:: Work order ::
Send back the line that contains "sichtbare Erfolge vorzuweisen." and all lines following it through the end of the data below, exactly, omitting pictures.
[Opening Given information section]
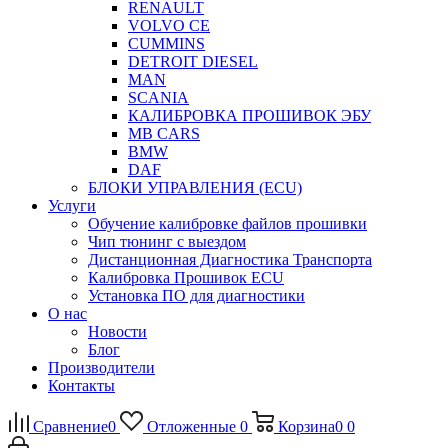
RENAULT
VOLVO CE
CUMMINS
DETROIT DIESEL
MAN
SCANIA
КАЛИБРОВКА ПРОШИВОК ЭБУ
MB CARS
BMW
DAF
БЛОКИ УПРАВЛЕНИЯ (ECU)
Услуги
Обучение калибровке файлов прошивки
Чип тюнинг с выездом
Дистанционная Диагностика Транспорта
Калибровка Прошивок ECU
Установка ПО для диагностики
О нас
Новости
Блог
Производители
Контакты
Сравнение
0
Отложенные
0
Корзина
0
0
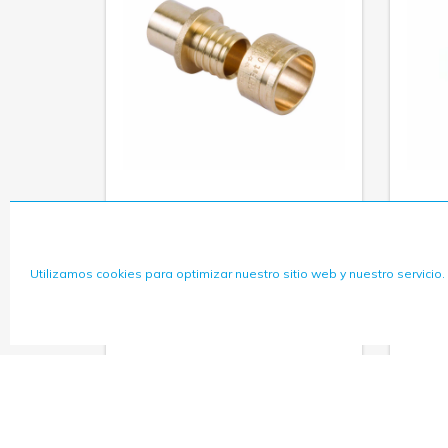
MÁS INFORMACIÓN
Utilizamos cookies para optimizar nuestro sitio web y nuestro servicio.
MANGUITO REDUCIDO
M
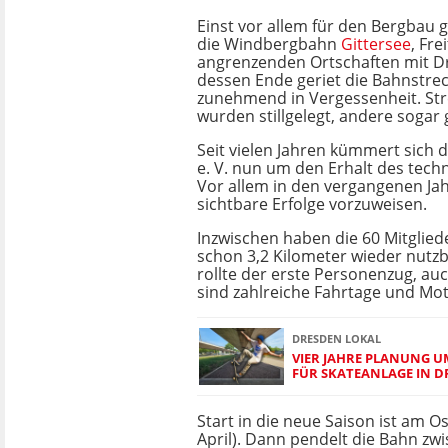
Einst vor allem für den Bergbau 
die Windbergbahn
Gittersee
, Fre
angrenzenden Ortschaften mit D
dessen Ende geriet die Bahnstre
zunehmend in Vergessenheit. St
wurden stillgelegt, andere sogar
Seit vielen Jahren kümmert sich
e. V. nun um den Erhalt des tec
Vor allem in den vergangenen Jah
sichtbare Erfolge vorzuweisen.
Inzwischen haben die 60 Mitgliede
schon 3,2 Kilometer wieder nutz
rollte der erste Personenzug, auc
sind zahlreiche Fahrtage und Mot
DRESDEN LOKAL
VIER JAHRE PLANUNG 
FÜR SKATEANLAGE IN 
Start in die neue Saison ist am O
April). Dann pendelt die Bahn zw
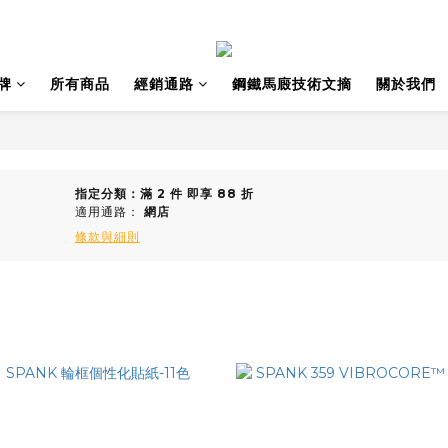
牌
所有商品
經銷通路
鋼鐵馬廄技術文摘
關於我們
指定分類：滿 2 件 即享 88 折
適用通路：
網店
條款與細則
[Closing Given information section]
:: Task result ::
sichtbare Erfolge vorzuweisen.
Inzwischen haben die 60 Mitgliede
schon 3,2 Kilometer wieder nutz
rollte der erste Personenzug, auc
sind zahlreiche Fahrtage und Mot
DRESDEN LOKAL
VIER JAHRE PLANUNG 
FÜR SKATEANLAGE IN 
Start in die neue Saison ist am O
April). Dann pendelt die Bahn zw
牌
所有商品
經銷通路
鋼鐵馬廄技術文摘
關於我們
指定分類：滿 2 件 即享 88 折
適用通路：
網店
條款與細則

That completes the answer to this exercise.